Cut Start-Up Costs By Using a Dropshipper
Q: I’m starting an online specialty shop that sells gifts and home accessories. I want to be able to have items dropshipped to customers through my site. I already have a Web site and a domain reserved, but I don’t have a lot of money to get this going. Can you offer any insight?
A: Setting up relationships with companies who will ship merchandise directly to your customers for you– dropshippers, as they’re called –are an excellent way to start your e-business and, if done properly, don’t have to be a costly endeavor. There are literally hundreds of companies out there that will dropship products for you, everything from gifts and housewares to power tools and furniture.
In a nutshell, here’s how dropshipping works. You set up an account with a dropshipper (or multiple dropshippers who offer different kinds of products) who provides merchandise that you can sell on your Web site. The dropshipper typically supplies you with images and product descriptions that you can use to build your online store or feature on static HTML Web pages.
When a customer places an order for the product on your site, he or she pays you for the product. You, in turn, place the order with the dropshipper and pay them for the product. The dropshipper then ships the item directly to your customer under your company name. To your customer’s knowledge, the product was shipped by you.
Dropshipping offers many advantages to the shoestring online start-up. You don’t have to pay for an item until it sells, and your customer pays you, so your personal cash outlay for the product is zero. You never have to handle or warehouse the merchandise, as order fulfillment is handled by the dropshipper. You can also offer a wide variety of items from multiple dropshippers, and your end customer is none the wiser.
Dropshipping does have its downsides. Since you do not actually stock the products featured on your site, you have no control over inventory management, product availability, order fulfillment, shipping processes and so on. Still, if you do your homework and establish a good relationship with a reputable dropshipper, the problems you experience should be few.
Your goal should be to find a dropshipper that will ship items one at a time instead of requiring that you purchase a fixed minimum number of items each time (single-unit purchases vs. minimum-order purchases). With this arrangement, you don’t have to invest your limited cash reserves in inventory that might not sell (and that sits in your garage for months).
Thanks to the stiff competition the Web has created, many dropshippers will now do business with you without requiring that you have a tax ID number. You simply set up a reseller account (you’re the reseller) and start marketing the products on your site. Account registration can often be done online at the dropshipper’s Web site. With this process, you can literally be selling products within minutes of setting up your reseller account.

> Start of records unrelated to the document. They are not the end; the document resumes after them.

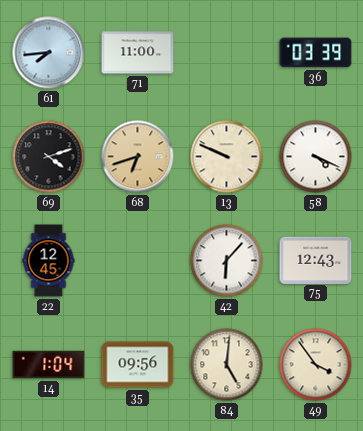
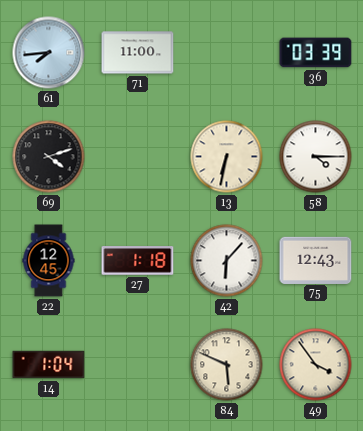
68: 6:42 -> none
13: 9:49 -> 6:32
58: 4:19 -> 4:15
27: none -> 1:18
35: 09:56 -> none
84: 5:01 -> 5:49
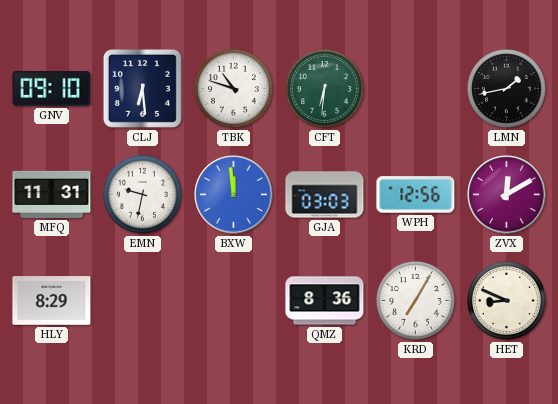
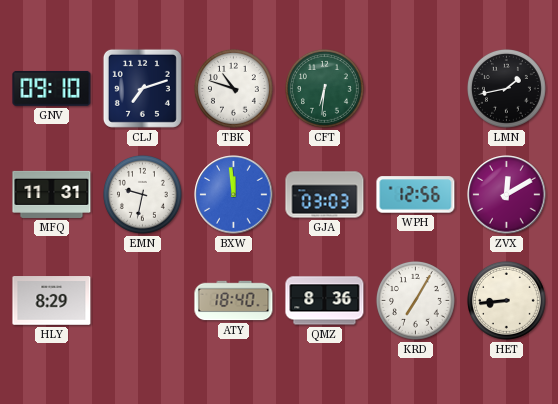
CLJ: 6:29 -> 7:12
ATY: none -> 18:40
HET: 8:49 -> 8:44
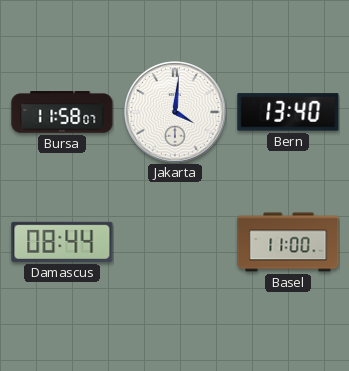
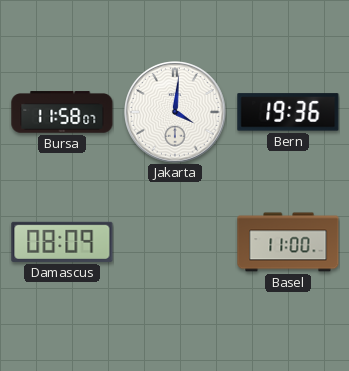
Bern: 13:40 -> 19:36
Damascus: 08:44 -> 08:09
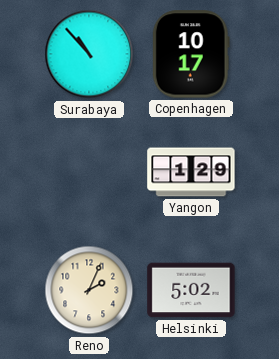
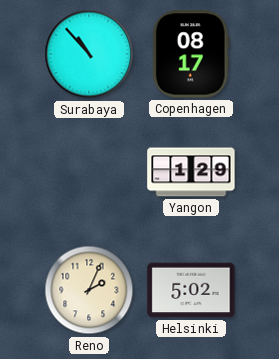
Copenhagen: 10:17 -> 08:17
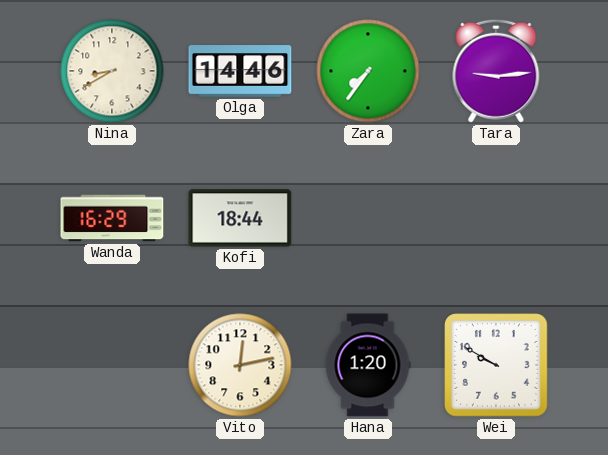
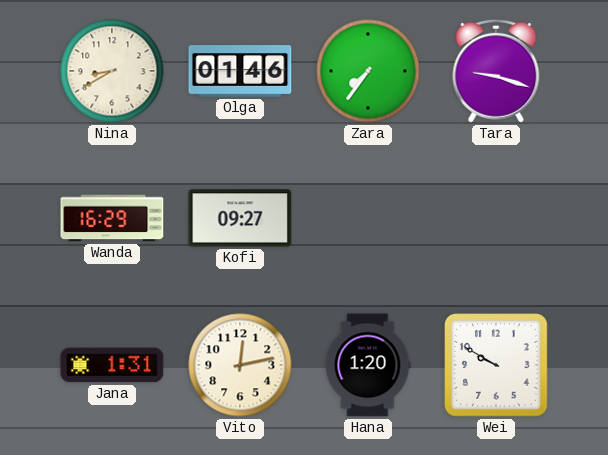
Olga: 14:46 -> 01:46
Tara: 9:14 -> 9:18
Kofi: 18:44 -> 09:27
Jana: none -> 1:31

Be warned, however, that some dropshippers are not as reliable as others. Also, be aware that some companies who claim to be dropshippers are really middlemen who have positioned themselves between the online merchant (that’s you) and the real wholesale merchandise distributor. These middlemen will eat into your profits and usually don’t offer much in the way of customer support and service. They can actually hurt your business more than help it, so make it a point to do business only with–and directly with–established, reputable dropship companies.
Spend the time to research the dropshippers doing business in your particular product category, and try to get feedback from their current customers. Remember that your customer doesn’t know (or care) that the product they are purchasing from you really comes from a dropshipper. If there is a problem, your customer will come back to you for resolution, not the dropshipper, so make sure that the dropshipper you use has a policy for resolving problems quickly.
Setting up an online store that offers merchandise from dropshippers doesn’t have to be expensive or time-consuming. However, this brings up the age-old question: If I build it, will they come? The age-old answer is: Only if you let them know you are there, but that’s another column.